Apresentação

O vigésimo número de Crítica Marxista publica artigos sobre temas bem variados, mas é o texto de Louis Althusser, até aqui inédito em português, que pode provocar mais polêmica. Ensaio filosófico inacabado, escrito em sua maior parte em 1982, “Le courant souterrain du matérialisme de la rencontre” permaneceu inédito durante a vida do autor. Foi publicado apenas em 1994, graças ao trabalho de recuperação e de composição de François Matheron. Desde então tem alimentado muitas polêmicas.

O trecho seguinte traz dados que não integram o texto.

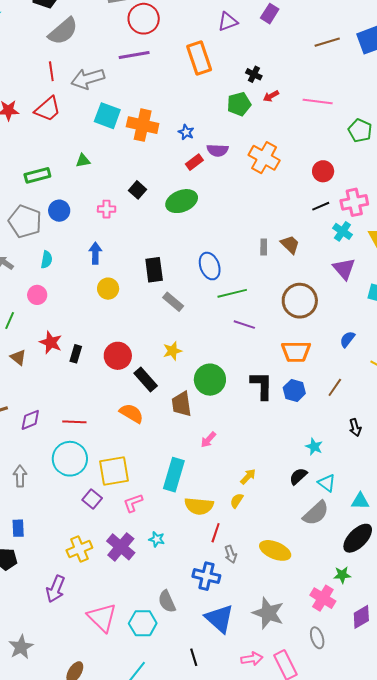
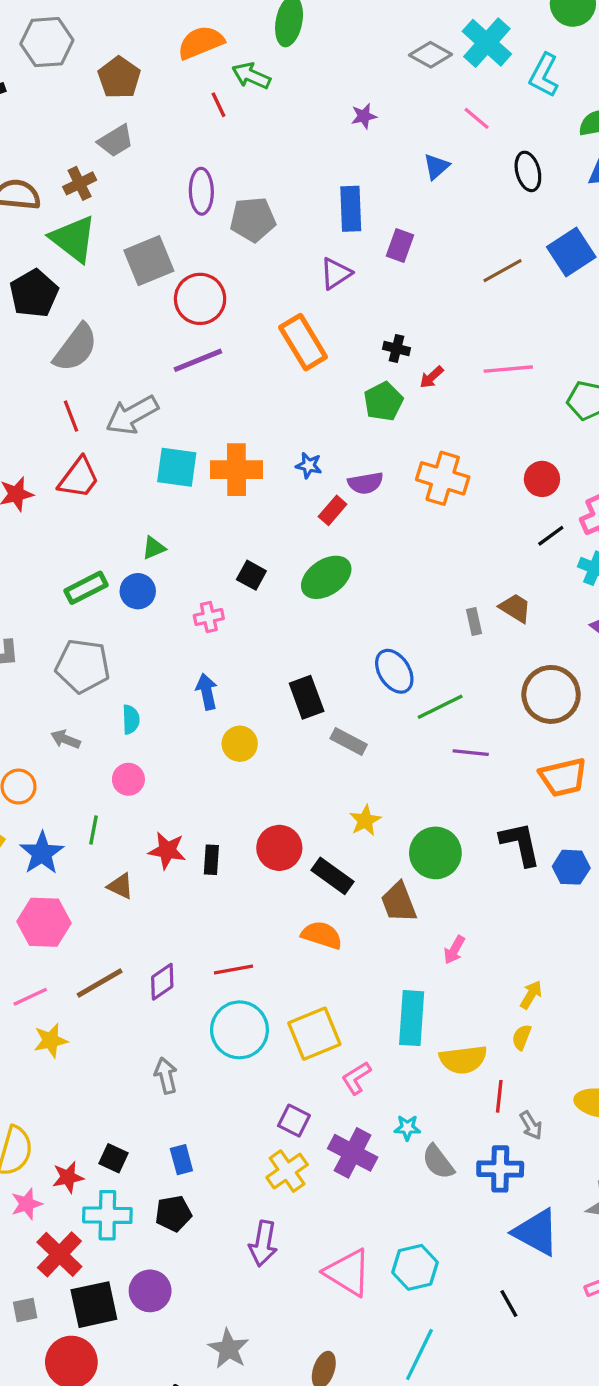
blue circle: (59, 211) -> (138, 591), moved
blue hexagon: (294, 391) -> (571, 867), moved
purple square: (92, 499) -> (294, 1121), moved
gray semicircle: (167, 601) -> (438, 1162), moved

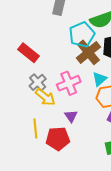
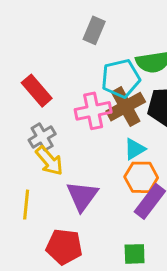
pink cross: (69, 83) -> (93, 111), moved
purple triangle: (71, 116) -> (82, 196), size x1.6
red pentagon: (58, 139) -> (64, 247), moved

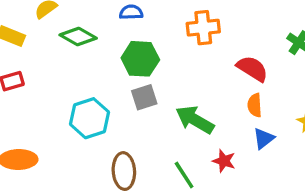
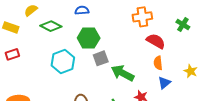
orange cross: (203, 28) -> (142, 17), moved
gray square: (144, 97) -> (101, 58), moved
cyan hexagon: (90, 118) -> (63, 61), moved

Althusser procura identificar na história da filosofia uma longa tradição subterrânea, que ele chama materialismo aleatório, da chuva, do encontro, do “pegar” ou “dar liga”: todas estas expressões, algumas evidentemente metafóricas, são indispensáveis para compreender  sua última obra filosófica. Retomando do materialismo antigo a tese de que todas as configurações concretas da natureza resultam do encontro fortuito dos elementos que as constituem, ele a transpõe para os processos técnicos, culturais e históricos, que consistiriam na combinação, radicalmente contingente, de componentes heteróclitos. Há combinações que “pegam”, como a do cimento, ferro, areia, cal, pedra britada etc na produção do concreto. Nada predispunha cada um destes elementos a sintetizarem-se, mas, sintetizando-se, sua junção contingente gera efeitos necessários. O aprofundamento da divisão social do trabalho, a ampliação da produção de mercadorias e a acumulação do capital-dinheiro remontam a tempos “ante-diluvianos”. Não era uma fatalidade inscrita em alguma lei do devir que esses processos se combinassem, na Inglaterra dos séculos XV-XVII, com a separação generalizada dos trabalhadores relativamente aos meios de produção e o controle da produção pelo capital. A liga pegou, conduzindo, em alguns séculos, à dominação planetária do capital financeiro.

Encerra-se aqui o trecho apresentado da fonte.